I’ve lived in Ethiopia 79 days. Which is such a crazy thought. Sometimes I feel exactly the same as the day I left Minnesota, and other times I realize nothing in my life will ever be the same.

I’ve irreversibly changed in so many ways, many small, but some big. I might have fleas…or bed bugs, I can’t really tell and somehow I’m not concerned. I can kill a spider without crying. I almost, almost, look forward to my cold showers. I really have gotten used to constantly being dehydrated. I’m in a relationship for the first time since high school – and let’s face it, those relationships only barely counted anyway. I’ve realized that by coming here I won’t change the world, but I can have a huge impact in the lives of a few individuals.

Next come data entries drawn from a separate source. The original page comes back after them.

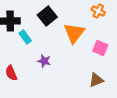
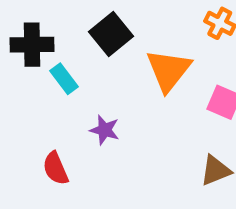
red semicircle: (11, 73) -> (55, 168), moved

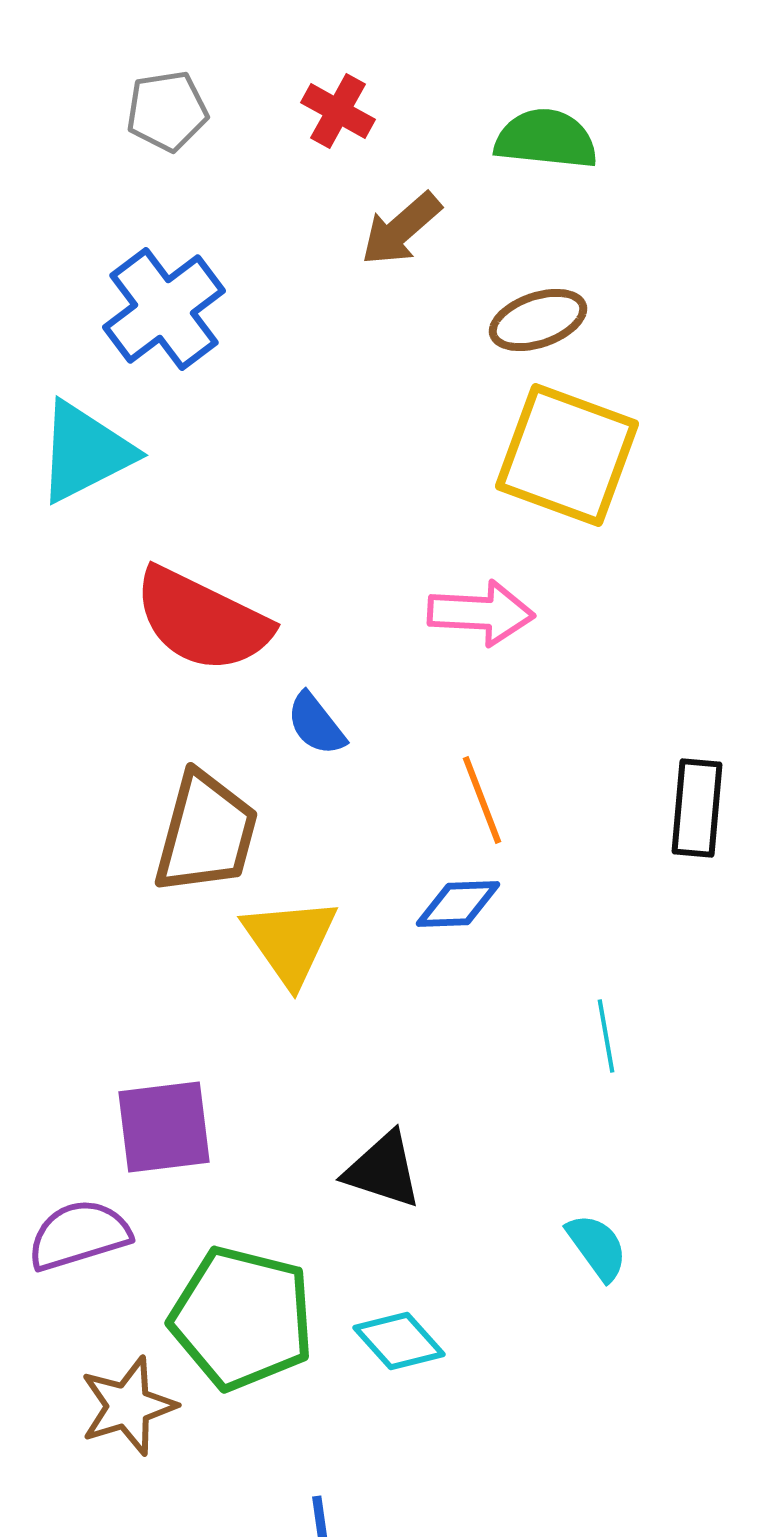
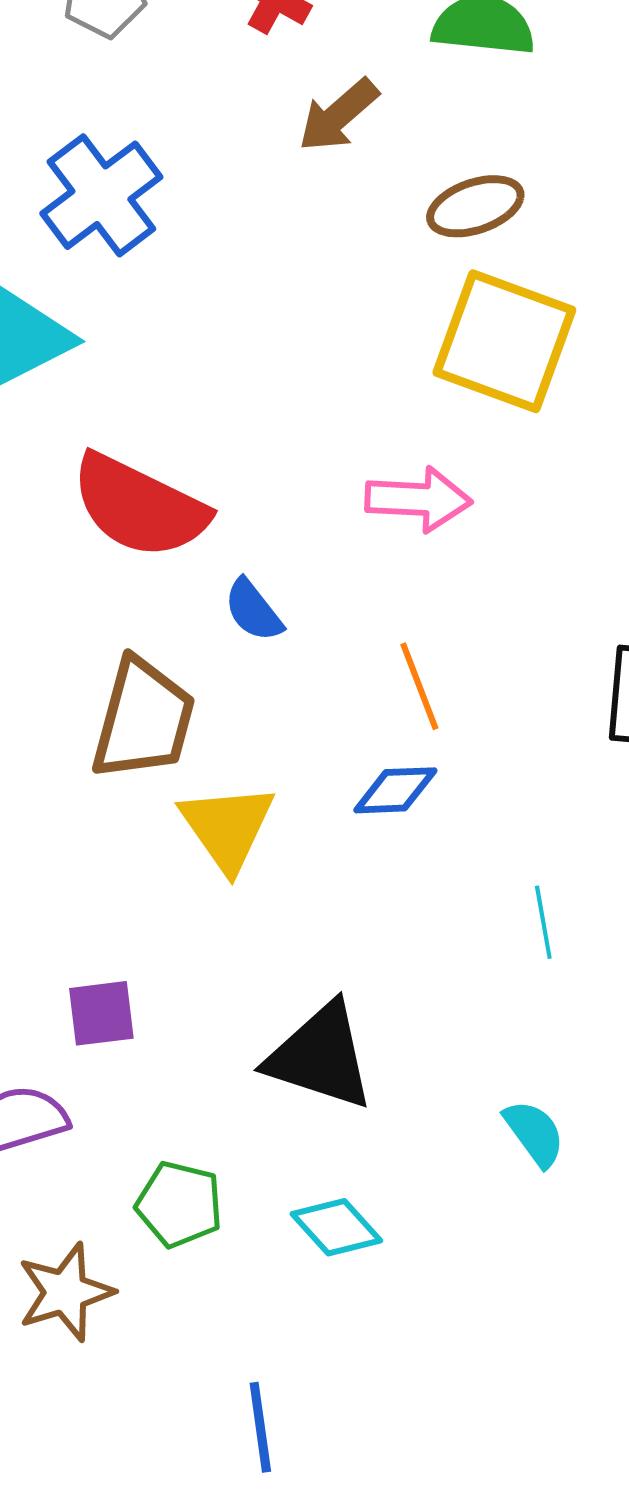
purple square: (164, 1127) -> (101, 1013), size x0.7
black triangle: (383, 1170) -> (320, 1056), size x1.4
green pentagon: (242, 1318) -> (179, 1204), size x0.6

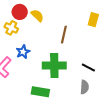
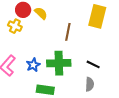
yellow rectangle: (93, 20) -> (97, 16), size x1.6
blue star: (23, 52) -> (33, 65), moved

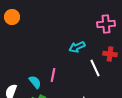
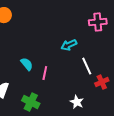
red cross: (110, 54) -> (102, 82), moved, turned -32
cyan semicircle: (35, 82) -> (27, 64), moved

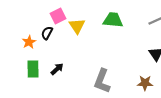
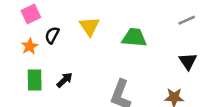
pink square: (58, 16) -> (31, 14), moved
green trapezoid: (113, 20) -> (134, 38), moved

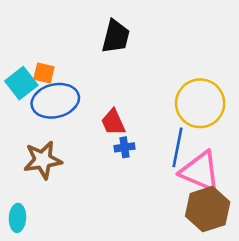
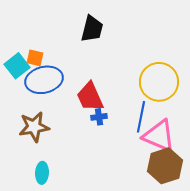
red trapezoid: (113, 122) -> (90, 97), size x1.4
cyan ellipse: (17, 218) -> (42, 173), moved

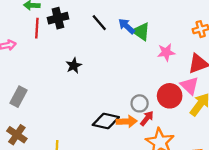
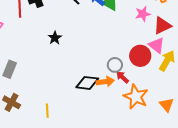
pink star: (166, 52) -> (143, 14), moved
red arrow: (147, 118) -> (122, 77), turned -80

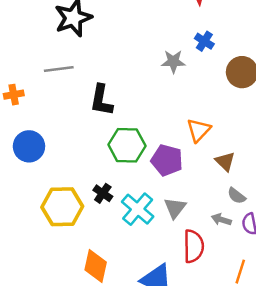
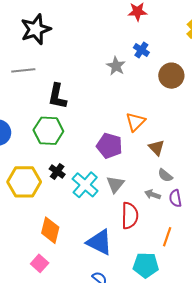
gray star: (173, 61) -> (116, 66), turned 30
green hexagon: (127, 145) -> (48, 131), moved

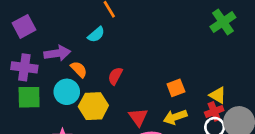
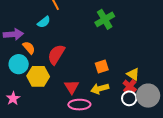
green cross: (223, 22) -> (105, 19), moved
red semicircle: (115, 76) -> (56, 54), size x1.5
red cross: (214, 111) -> (130, 86), turned -32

That’s probably the biggest difference between when I left and now: I now know I can’t change the world. I had all these grandiose ideas about the good work I’d do here and the impact I could make, and I still plan on making an impact, just on a more personal level. I’m helping the girls in my compound with their English. I’m showing my community that there are ferengi interested in learning their language. I’m being friendly toward the street children without giving them handouts.

And over the next few weeks I’ll begin my projects in the schools. I have no idea what I’ll be doing in the primary schools, because I’m supposed to spend these first three months observing classes and learning what skills these teachers need the most help with. I plan on doing a lot of co-teaching over the next two years. But my role in the Teacher’s College is much more defined. Stories have been collected from nearby villages and are currently being translated into English. Once that’s finished I’ll help copyedit those stories and design the book. We’re also creating audio files for each of the stories and I’ll get to help bring those characters’ voices to life.

My goal for today and the rest of the week is simply to continue trying to integrate into my community. It’s harder than it sounds, especially since I live in a city with 160,000 inhabitants. But hey, I’ve forced myself to leave my house every day so far, and I feel like that’s something to be proud of.

My room is also starting to feel like a home, now that I’ve filled it with a bed, wardrobe, and kitchen cabinet. Now I just need to add a comforter and curtains and get to work on putting up the wall decorations. So I have plenty to do before the school year starts in September. I can’t believe that summer is already coming to a close, but here in Ethiopia, it’s the rainy season that’s ending. And with that ending, comes the heat, so really, my summer is just beginning, and with it, the beginning of this two-year adventure.

I’m officially the girl with the purple door.